PROMPT> Exactly as written, transcribe each record below.

DATASET>
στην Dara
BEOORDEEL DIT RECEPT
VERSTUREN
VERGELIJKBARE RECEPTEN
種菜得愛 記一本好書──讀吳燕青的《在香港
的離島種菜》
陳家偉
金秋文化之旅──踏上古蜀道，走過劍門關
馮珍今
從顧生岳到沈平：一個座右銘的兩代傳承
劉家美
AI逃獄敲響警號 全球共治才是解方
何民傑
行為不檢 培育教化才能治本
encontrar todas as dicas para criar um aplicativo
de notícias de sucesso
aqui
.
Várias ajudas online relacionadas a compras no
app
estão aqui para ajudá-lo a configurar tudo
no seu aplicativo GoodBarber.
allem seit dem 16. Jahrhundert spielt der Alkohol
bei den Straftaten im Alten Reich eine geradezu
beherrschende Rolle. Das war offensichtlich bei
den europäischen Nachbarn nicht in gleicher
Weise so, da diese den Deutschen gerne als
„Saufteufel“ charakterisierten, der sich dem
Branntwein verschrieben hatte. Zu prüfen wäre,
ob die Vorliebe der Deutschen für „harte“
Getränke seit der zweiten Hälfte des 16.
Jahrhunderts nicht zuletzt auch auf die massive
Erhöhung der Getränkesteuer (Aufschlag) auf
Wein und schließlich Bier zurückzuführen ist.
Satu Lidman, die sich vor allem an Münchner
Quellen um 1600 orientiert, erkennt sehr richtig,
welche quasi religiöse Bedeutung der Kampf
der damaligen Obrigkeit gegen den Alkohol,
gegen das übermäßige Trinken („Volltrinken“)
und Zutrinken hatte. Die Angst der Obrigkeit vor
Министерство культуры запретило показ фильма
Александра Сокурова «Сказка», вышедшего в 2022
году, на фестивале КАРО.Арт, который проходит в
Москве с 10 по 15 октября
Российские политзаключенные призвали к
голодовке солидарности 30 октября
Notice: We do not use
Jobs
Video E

ANSWER SECTION>
στην Dara
BEOORDEEL DIT RECEPT
VERSTUREN
VERGELIJKBARE RECEPTEN
種菜得愛 記一本好書──讀吳燕青的《在香港
的離島種菜》
陳家偉
金秋文化之旅──踏上古蜀道，走過劍門關
馮珍今
從顧生岳到沈平：一個座右銘的兩代傳承
劉家美
AI逃獄敲響警號 全球共治才是解方
何民傑
行為不檢 培育教化才能治本
encontrar todas as dicas para criar um aplicativo
de notícias de sucesso
aqui
.
Várias ajudas online relacionadas a compras no
app
estão aqui para ajudá-lo a configurar tudo
no seu aplicativo GoodBarber.
allem seit dem 16. Jahrhundert spielt der Alkohol
bei den Straftaten im Alten Reich eine geradezu
beherrschende Rolle. Das war offensichtlich bei
den europäischen Nachbarn nicht in gleicher
Weise so, da diese den Deutschen gerne als
„Saufteufel“ charakterisierten, der sich dem
Branntwein verschrieben hatte. Zu prüfen wäre,
ob die Vorliebe der Deutschen für „harte“
Getränke seit der zweiten Hälfte des 16.
Jahrhunderts nicht zuletzt auch auf die massive
Erhöhung der Getränkesteuer (Aufschlag) auf
Wein und schließlich Bier zurückzuführen ist.
Satu Lidman, die sich vor allem an Münchner
Quellen um 1600 orientiert, erkennt sehr richtig,
welche quasi religiöse Bedeutung der Kampf
der damaligen Obrigkeit gegen den Alkohol,
gegen das übermäßige Trinken („Volltrinken“)
und Zutrinken hatte. Die Angst der Obrigkeit vor
Министерство культуры запретило показ фильма
Александра Сокурова «Сказка», вышедшего в 2022
году, на фестивале КАРО.Арт, который проходит в
Москве с 10 по 15 октября
Российские политзаключенные призвали к
голодовке солидарности 30 октября
Notice: We do not use
Jobs
Video E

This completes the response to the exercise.